For some non-projection layers, such as a mono XRQuadLayer being shown on a stereo device, multiple XRViews may return the same XRSubImage values. To avoid rendering the same view multiple times in these scenarios mono layers can be rendered just once using the XRSubImage provided by the the layer factory's getSubImage() method.

// Render Loop for a projection layer with a WebGL framebuffer source.
const xrGlBinding = new XRWebGLBinding(xrSession, gl);
const quadLayer = xrGlBinding.createQuadLayer({
  space: xrReferenceSpace, 
  viewPixelWidth: 512,
  viewPixelHeight: 512
});
// Position 2 meters away from the origin with a width and height of 1.5 meters
quadLayer.transform = new XRRigidTransform({z: -2});
quadLayer.width = 1.5;
quadLayer.height = 1.5;

const framebuffer = gl.createFramebuffer();

xrSession.updateRenderState({ layers: [quadLayer] });
xrSession.requestAnimationFrame(onXRFrame);

function onXRFrame(time, xrFrame) {
  xrSession.requestAnimationFrame(onXRFrame);

  gl.bindFramebuffer(gl.FRAMEBUFFER, framebuffer);
  let subImage = xrGlBinding.getSubImage(quadLayer, xrFrame);
  gl.framebufferTexture2D(gl.FRAMEBUFFER, gl.COLOR_ATTACHMENT0,
    subImage.colorTexture, 0);
  let viewport = subImage.viewport;
  gl.viewport(viewport.x, viewport.y, viewport.width, viewport.height);

  // Render content for the quad layer
}

The textures that are returned from getSubImage and getViewSubImage are specially defined opaque textures. The layers specification has more details on their exact behavior but of note is that you can't access their pixel data at any point and they are only valid during an XRSession's requestAnimationFrame call and after a call to getSubImage/getViewSubImage. If you use the textures outside these constraints, they are considered invalid.

Composition of these layers must also be independant of their pixel content. For instance, an partially transparent pixel should composite in the same time as a fully opaque pixel.

Video layers

Video playback is a very common use case in VR, especially with 180, 360, and stereo videos. While videos can be displayed by copying the video output frame-by-frame over to WebGL textures this has several downsides, including introducing extra copies, introducing stutter or becoming de-synced from the audio due to limits on when you can copy the texture, and inability to display encrypted media.

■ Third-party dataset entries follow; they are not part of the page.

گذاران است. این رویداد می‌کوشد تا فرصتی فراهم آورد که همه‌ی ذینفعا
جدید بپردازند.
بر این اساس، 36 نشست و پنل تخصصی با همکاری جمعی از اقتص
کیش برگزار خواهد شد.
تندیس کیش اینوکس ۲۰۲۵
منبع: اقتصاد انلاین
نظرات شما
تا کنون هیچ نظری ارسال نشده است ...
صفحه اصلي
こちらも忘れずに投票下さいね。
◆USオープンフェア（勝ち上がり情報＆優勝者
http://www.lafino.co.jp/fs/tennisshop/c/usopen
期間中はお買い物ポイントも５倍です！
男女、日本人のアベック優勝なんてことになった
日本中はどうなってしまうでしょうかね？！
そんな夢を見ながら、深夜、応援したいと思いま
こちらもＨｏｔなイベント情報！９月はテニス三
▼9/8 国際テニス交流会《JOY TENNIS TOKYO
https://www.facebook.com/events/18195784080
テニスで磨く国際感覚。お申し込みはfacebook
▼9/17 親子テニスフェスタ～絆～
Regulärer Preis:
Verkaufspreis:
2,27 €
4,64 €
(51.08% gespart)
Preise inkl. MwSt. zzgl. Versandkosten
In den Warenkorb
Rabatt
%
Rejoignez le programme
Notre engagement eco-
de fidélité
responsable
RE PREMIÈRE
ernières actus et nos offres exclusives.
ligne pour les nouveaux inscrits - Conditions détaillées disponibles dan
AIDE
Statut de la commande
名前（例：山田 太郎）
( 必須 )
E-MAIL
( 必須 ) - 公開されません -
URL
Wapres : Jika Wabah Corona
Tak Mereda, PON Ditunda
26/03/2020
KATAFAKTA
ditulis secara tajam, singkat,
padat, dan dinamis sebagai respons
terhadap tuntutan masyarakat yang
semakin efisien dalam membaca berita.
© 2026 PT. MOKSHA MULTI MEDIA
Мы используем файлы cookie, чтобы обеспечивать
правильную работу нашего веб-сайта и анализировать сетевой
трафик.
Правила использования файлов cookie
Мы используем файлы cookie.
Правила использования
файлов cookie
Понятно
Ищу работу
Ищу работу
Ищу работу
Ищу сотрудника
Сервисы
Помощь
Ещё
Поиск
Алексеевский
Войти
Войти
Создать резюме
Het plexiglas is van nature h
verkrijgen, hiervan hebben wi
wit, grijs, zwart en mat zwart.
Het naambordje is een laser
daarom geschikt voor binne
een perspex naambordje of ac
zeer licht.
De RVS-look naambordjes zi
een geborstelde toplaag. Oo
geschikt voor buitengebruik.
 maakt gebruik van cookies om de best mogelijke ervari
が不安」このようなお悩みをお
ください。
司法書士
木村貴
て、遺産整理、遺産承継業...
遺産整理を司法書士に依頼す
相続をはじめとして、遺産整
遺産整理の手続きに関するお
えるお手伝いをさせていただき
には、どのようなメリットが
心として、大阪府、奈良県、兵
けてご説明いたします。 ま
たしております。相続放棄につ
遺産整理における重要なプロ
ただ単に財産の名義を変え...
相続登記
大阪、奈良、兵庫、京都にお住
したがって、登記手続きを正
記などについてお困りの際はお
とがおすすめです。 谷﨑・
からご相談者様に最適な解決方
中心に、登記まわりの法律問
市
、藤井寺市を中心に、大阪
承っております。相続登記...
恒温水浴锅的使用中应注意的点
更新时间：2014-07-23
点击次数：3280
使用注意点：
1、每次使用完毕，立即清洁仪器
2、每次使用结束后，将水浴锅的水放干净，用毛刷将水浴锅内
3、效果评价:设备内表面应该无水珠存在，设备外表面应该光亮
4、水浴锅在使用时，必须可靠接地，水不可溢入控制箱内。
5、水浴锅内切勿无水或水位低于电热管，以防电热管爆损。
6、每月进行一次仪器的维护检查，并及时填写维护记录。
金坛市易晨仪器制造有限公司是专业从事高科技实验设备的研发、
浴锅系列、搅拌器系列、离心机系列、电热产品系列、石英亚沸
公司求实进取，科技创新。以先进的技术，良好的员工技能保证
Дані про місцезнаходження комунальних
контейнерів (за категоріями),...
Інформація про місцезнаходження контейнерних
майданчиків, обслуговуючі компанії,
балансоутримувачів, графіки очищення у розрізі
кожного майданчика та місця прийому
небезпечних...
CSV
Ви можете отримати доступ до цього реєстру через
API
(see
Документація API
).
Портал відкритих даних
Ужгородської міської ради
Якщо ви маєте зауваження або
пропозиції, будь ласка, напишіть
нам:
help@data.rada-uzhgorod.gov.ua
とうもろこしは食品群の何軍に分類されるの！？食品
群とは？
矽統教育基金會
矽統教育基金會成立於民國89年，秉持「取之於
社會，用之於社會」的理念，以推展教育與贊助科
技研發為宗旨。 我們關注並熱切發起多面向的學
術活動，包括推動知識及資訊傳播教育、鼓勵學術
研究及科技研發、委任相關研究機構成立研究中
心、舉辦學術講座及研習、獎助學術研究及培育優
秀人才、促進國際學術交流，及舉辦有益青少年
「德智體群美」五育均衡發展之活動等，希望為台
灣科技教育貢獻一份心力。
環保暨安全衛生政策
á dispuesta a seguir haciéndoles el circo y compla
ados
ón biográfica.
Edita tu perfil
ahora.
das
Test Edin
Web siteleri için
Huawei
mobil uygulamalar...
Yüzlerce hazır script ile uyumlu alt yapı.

As a result having a method for presenting videos directly as a layer offers an opportunity to make video playback easier, faster, and higher quality.

To create video layers, an XRMediaBinding must be created, similar to the XRWebGLBinding.

const xrMediaBinding = new XRMediaBinding(xrSession);

The XRMediaBinding can then be used to create XRQuadLayers, XRCylinderLayers, and XREquirectLayers that display a given video element. (XRProjectionLayers cannot be created with an XRMediaBinding, given the requirements for how they must respond to the viewer's movement. XRCubeLayers cannot be created with an XRMediaBinding since the ideal layout isn't clear, but may be added at a later time.)

const video = document.createElement('video');
video.src = 'never-gonna-give-you-up.mp4';
const layer = xrMediaBinding.createQuadLayer(video);

That layer can then be added to the layers list like any of the WebGL layers above, and even intermixed with layers created by an XRWebGLBinding. Once the video layer has been added to the session's layer list it will continuously display the current frame of the video element with no additional interaction from the API. Playback is controlled via the standard HTMLVideoElement controls.

Videos may also contain stereo data, typically encoded with both eye's video information embedded in a single video frame either side-by-side or one on top of the other. In order to display these properly the layout of the stereo streams needs to be specified, like so:

const layer = xrMediaBinding.createQuadLayer(video, { layout: 'stereo-top-bottom' });

This will then cause only the top half of the video to show to the left eye and the bottom half of the video to show to the right eye. If more complex layouts are required than are described by the XRLayerLayout enum then the video must be manually rendered using an XRWebGLBinding layer instead.